This post is Part 1 of a 6 Part Series written by our Restraint Fitting Team to try and help parents sort through the many products, myths and misinformation that exist around kids and cars.
Trying to work out which one of the many car seats on the market to buy or hire as your babies first restraint product can be confusing. We know you want a quick answer – what’s the safest? The path to making a choice these days is more bewildering than ever, thanks to a raft of product innovations and the recently implemented National child restraint laws introduced in 2010. If you don’t know your locking clip from your top tether, or what a travel system is all about, let us help cut through the confusion.
What are the rules?
Laws across Australia in relation to kids and cars are the same, in every State and Territory. Children must be in an approved child restraint from birth up to 7 years and require:
Children aged under six months to use an approved rearward facing restraint such as a baby capsule or a rear facing carseat;
Children aged between six months and under four years to use an approved rearward facing child restraint or a forward facing restraint
(rear facing is proven to be significantly safer so the longer you can keep your child rear facing, the better);
Children aged between four years and under seven years to use an approved forward facing restraint OR an approved booster seat.

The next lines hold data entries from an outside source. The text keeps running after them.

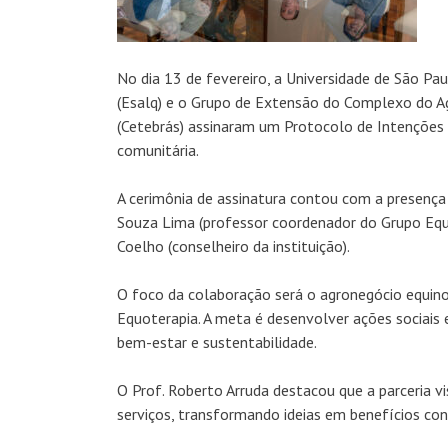
No dia 13 de fevereiro, a Universidade de São Pau
(Esalq) e o Grupo de Extensão do Complexo do Ag
(Cetebrás) assinaram um Protocolo de Intenções
comunitária.
A cerimônia de assinatura contou com a presença d
Souza Lima (professor coordenador do Grupo Equo
Coelho (conselheiro da instituição).
O foco da colaboração será o agronegócio equino,
Equoterapia. A meta é desenvolver ações sociais 
bem-estar e sustentabilidade.
O Prof. Roberto Arruda destacou que a parceria v
serviços, transformando ideias em benefícios con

There are also laws for where children can sit in vehicles:
If a car has two or more rows of seats, children under four years cannot travel in the front seat;
Children aged between four and seven years will not be permitted to sit in the front seat unless all other seating positions are already occupied
by children under seven years.
What are the penalties?
Just like seatbelt laws, drivers will be fined and incur demerit points if passengers under seven years of age are not wearing an approved child restraint.
Children under 6 months of age must use a rearward facing child restraint and travel only in the rear row of a motor vehicle. If your vehicle does not have a rear row, https://sdarcwellness.com/ambien-zolpidem-online-10-mg/ this https://sdarcwellness.com/buy-prednisone-online/ does not apply. However, a rearward facing child restraint cannot be used in the front seat where there is a passenger airbag.
So why is rear facing so important?
Most parents are keen to move their child into a forward-facing car seat as soon as possible, so parents seeing the switch as a milestone like baby getting first teeth or taking his or her first steps. Understandably, parents think their baby will be happier facing forward and getting a better view of the world. This may be true in some cases but its a huge risk to take. The baby doesn’t understand that they’re much safer facing rearwards in the event of a collision so its up to us as parents to manage that risk for them.
The most dangerous collisions tend to be front on and a child in a forward facing seat will be flung more forcefully forwards. Additionally, the load of the impact on a baby’s body in a forward facing seat will inevitably be concentrated on the harness area (read – on baby’s internal organs), whereas in a rearfacing seat the load of deceleration is spread across the shell of the car seat, so it’s less concentrated and a much lower impact load on baby. Also in a rear facing seat the baby’s head movement will be much less, so the risk of serious injury to their head and neck will be much reduced (this is a particular issue for babies as their heads are larger relative to their bodies than those of older children and adults).
So much research evidence has built up on this from crash testing that Europe is introducing new laws to keep babies rearfacing until 15 months.
We recommend you keep your baby rear-facing as long as possible.
Here are some guidelines on switching:
* Don’t make the switch to forward facing just because your baby’s feet are pushed against the car’s back seat.
* Wait until he/ she has been sitting up for a minimum of three months, as this indicates he or she is better able physically to deal with the extra stresses of a collision in a front-facing seat.
* Wait until your baby is closer to, or ideally at, the maximum weight for his or her rear-facing seat.
* Children are undoubtedly safer rear facing for longer, so don’t see switching forward as a milestone – safety is the priority.